--- START ---
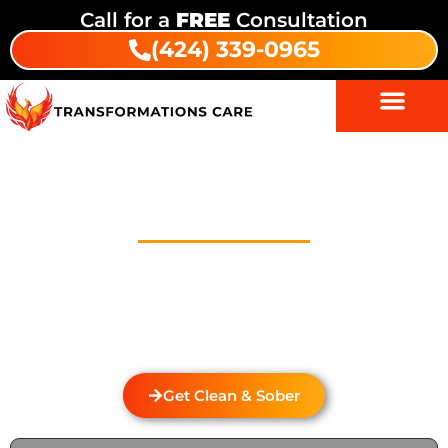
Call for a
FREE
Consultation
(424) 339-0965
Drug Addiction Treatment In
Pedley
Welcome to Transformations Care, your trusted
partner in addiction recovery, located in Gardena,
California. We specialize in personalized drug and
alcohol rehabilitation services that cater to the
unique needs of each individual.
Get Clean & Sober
--- END ---
--- START ---
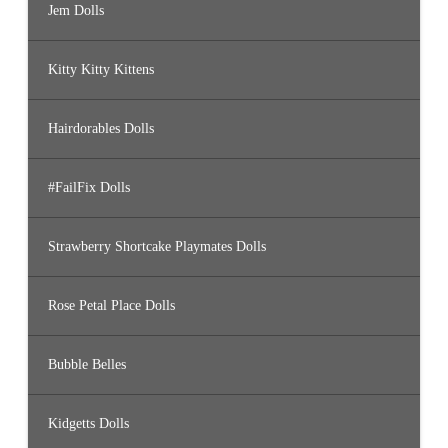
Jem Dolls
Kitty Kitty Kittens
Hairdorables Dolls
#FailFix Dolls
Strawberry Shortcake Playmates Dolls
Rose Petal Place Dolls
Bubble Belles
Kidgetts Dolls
--- END ---
--- START ---
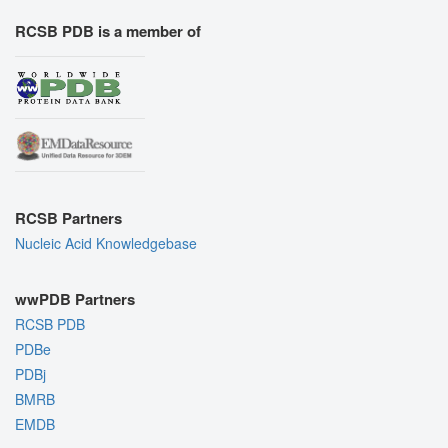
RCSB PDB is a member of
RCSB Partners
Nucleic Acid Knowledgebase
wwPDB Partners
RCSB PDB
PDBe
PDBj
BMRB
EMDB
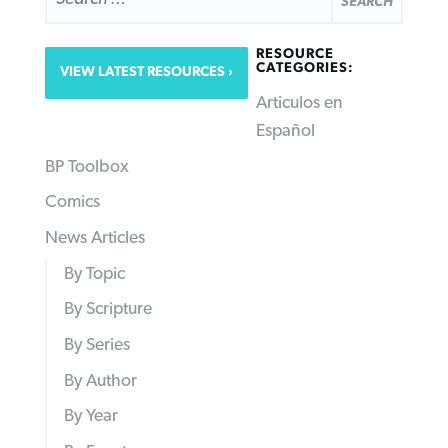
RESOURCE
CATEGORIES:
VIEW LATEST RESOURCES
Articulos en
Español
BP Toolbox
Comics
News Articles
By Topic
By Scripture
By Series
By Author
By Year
--- END ---
*Exercise directions*: Find and copy each line of the material that holds the word "Dolls".

*Result of this task*:
Jem Dolls
Hairdorables Dolls
#FailFix Dolls
Strawberry Shortcake Playmates Dolls
Rose Petal Place Dolls
Kidgetts Dolls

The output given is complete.